● **EXERCISE DESCRIPTION**
Give the data again exactly as it appears.

● **WORKING DATA**
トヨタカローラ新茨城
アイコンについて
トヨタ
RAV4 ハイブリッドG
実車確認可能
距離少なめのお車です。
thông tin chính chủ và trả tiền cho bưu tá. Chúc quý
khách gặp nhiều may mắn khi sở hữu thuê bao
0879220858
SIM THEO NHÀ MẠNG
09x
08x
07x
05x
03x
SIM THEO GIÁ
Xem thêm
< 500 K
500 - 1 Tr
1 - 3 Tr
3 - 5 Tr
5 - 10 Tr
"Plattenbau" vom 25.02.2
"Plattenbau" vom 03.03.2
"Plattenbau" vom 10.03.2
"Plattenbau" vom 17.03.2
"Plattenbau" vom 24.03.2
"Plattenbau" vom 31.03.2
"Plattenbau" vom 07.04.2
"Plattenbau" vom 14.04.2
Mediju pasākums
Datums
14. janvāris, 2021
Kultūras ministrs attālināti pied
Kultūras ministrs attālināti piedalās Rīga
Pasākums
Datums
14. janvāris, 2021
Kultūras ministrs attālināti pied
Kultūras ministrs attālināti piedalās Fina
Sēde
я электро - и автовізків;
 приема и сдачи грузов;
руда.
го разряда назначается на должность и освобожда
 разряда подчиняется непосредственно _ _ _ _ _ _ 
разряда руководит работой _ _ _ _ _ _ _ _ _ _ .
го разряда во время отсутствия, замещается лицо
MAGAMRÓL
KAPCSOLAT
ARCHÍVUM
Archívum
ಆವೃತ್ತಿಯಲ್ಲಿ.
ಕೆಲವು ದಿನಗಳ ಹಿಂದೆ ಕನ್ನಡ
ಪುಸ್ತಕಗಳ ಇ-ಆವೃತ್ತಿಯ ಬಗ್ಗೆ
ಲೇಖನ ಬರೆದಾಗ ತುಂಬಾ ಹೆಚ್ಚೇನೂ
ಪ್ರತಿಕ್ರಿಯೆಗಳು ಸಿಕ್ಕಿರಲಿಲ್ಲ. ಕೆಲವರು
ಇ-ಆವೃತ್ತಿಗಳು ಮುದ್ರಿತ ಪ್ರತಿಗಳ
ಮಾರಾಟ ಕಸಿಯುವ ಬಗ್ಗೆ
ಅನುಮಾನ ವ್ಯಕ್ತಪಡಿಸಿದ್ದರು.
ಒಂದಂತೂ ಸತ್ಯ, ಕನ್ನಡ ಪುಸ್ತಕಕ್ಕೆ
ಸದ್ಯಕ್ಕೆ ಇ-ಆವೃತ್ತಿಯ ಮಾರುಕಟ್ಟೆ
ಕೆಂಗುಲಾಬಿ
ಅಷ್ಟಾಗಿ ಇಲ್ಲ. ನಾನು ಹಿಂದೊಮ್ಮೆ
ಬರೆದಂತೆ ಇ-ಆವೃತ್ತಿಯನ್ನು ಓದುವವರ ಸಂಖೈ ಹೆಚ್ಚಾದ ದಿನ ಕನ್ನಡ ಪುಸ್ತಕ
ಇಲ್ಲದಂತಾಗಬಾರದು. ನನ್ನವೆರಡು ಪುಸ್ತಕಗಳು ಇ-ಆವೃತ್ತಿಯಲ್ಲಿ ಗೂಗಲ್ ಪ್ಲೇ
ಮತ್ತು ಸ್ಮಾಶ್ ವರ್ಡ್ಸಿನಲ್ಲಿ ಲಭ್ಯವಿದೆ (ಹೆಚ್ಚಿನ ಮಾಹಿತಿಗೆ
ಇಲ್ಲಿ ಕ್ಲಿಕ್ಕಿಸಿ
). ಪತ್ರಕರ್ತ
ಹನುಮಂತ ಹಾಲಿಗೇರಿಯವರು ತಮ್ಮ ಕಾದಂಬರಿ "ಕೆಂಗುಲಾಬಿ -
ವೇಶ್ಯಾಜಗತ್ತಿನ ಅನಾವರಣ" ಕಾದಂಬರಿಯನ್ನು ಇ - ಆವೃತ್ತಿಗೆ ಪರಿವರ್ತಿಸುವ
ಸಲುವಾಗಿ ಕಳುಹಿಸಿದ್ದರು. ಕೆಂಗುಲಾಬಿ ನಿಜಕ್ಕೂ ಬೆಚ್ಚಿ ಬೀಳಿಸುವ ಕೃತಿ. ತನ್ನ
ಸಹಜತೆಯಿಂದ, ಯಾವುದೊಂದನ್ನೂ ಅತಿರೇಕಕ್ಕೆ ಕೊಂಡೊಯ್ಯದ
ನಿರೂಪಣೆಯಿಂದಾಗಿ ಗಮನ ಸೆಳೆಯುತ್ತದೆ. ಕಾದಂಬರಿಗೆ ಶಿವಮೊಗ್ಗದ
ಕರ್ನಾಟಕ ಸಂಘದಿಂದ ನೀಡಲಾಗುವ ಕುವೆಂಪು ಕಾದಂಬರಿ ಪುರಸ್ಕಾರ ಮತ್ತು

● **WRITTEN RESPONSE**
トヨタカローラ新茨城
アイコンについて
トヨタ
RAV4 ハイブリッドG
実車確認可能
距離少なめのお車です。
thông tin chính chủ và trả tiền cho bưu tá. Chúc quý
khách gặp nhiều may mắn khi sở hữu thuê bao
0879220858
SIM THEO NHÀ MẠNG
09x
08x
07x
05x
03x
SIM THEO GIÁ
Xem thêm
< 500 K
500 - 1 Tr
1 - 3 Tr
3 - 5 Tr
5 - 10 Tr
"Plattenbau" vom 25.02.2
"Plattenbau" vom 03.03.2
"Plattenbau" vom 10.03.2
"Plattenbau" vom 17.03.2
"Plattenbau" vom 24.03.2
"Plattenbau" vom 31.03.2
"Plattenbau" vom 07.04.2
"Plattenbau" vom 14.04.2
Mediju pasākums
Datums
14. janvāris, 2021
Kultūras ministrs attālināti pied
Kultūras ministrs attālināti piedalās Rīga
Pasākums
Datums
14. janvāris, 2021
Kultūras ministrs attālināti pied
Kultūras ministrs attālināti piedalās Fina
Sēde
я электро - и автовізків;
 приема и сдачи грузов;
руда.
го разряда назначается на должность и освобожда
 разряда подчиняется непосредственно _ _ _ _ _ _ 
разряда руководит работой _ _ _ _ _ _ _ _ _ _ .
го разряда во время отсутствия, замещается лицо
MAGAMRÓL
KAPCSOLAT
ARCHÍVUM
Archívum
ಆವೃತ್ತಿಯಲ್ಲಿ.
ಕೆಲವು ದಿನಗಳ ಹಿಂದೆ ಕನ್ನಡ
ಪುಸ್ತಕಗಳ ಇ-ಆವೃತ್ತಿಯ ಬಗ್ಗೆ
ಲೇಖನ ಬರೆದಾಗ ತುಂಬಾ ಹೆಚ್ಚೇನೂ
ಪ್ರತಿಕ್ರಿಯೆಗಳು ಸಿಕ್ಕಿರಲಿಲ್ಲ. ಕೆಲವರು
ಇ-ಆವೃತ್ತಿಗಳು ಮುದ್ರಿತ ಪ್ರತಿಗಳ
ಮಾರಾಟ ಕಸಿಯುವ ಬಗ್ಗೆ
ಅನುಮಾನ ವ್ಯಕ್ತಪಡಿಸಿದ್ದರು.
ಒಂದಂತೂ ಸತ್ಯ, ಕನ್ನಡ ಪುಸ್ತಕಕ್ಕೆ
ಸದ್ಯಕ್ಕೆ ಇ-ಆವೃತ್ತಿಯ ಮಾರುಕಟ್ಟೆ
ಕೆಂಗುಲಾಬಿ
ಅಷ್ಟಾಗಿ ಇಲ್ಲ. ನಾನು ಹಿಂದೊಮ್ಮೆ
ಬರೆದಂತೆ ಇ-ಆವೃತ್ತಿಯನ್ನು ಓದುವವರ ಸಂಖೈ ಹೆಚ್ಚಾದ ದಿನ ಕನ್ನಡ ಪುಸ್ತಕ
ಇಲ್ಲದಂತಾಗಬಾರದು. ನನ್ನವೆರಡು ಪುಸ್ತಕಗಳು ಇ-ಆವೃತ್ತಿಯಲ್ಲಿ ಗೂಗಲ್ ಪ್ಲೇ
ಮತ್ತು ಸ್ಮಾಶ್ ವರ್ಡ್ಸಿನಲ್ಲಿ ಲಭ್ಯವಿದೆ (ಹೆಚ್ಚಿನ ಮಾಹಿತಿಗೆ
ಇಲ್ಲಿ ಕ್ಲಿಕ್ಕಿಸಿ
). ಪತ್ರಕರ್ತ
ಹನುಮಂತ ಹಾಲಿಗೇರಿಯವರು ತಮ್ಮ ಕಾದಂಬರಿ "ಕೆಂಗುಲಾಬಿ -
ವೇಶ್ಯಾಜಗತ್ತಿನ ಅನಾವರಣ" ಕಾದಂಬರಿಯನ್ನು ಇ - ಆವೃತ್ತಿಗೆ ಪರಿವರ್ತಿಸುವ
ಸಲುವಾಗಿ ಕಳುಹಿಸಿದ್ದರು. ಕೆಂಗುಲಾಬಿ ನಿಜಕ್ಕೂ ಬೆಚ್ಚಿ ಬೀಳಿಸುವ ಕೃತಿ. ತನ್ನ
ಸಹಜತೆಯಿಂದ, ಯಾವುದೊಂದನ್ನೂ ಅತಿರೇಕಕ್ಕೆ ಕೊಂಡೊಯ್ಯದ
ನಿರೂಪಣೆಯಿಂದಾಗಿ ಗಮನ ಸೆಳೆಯುತ್ತದೆ. ಕಾದಂಬರಿಗೆ ಶಿವಮೊಗ್ಗದ
ಕರ್ನಾಟಕ ಸಂಘದಿಂದ ನೀಡಲಾಗುವ ಕುವೆಂಪು ಕಾದಂಬರಿ ಪುರಸ್ಕಾರ ಮತ್ತು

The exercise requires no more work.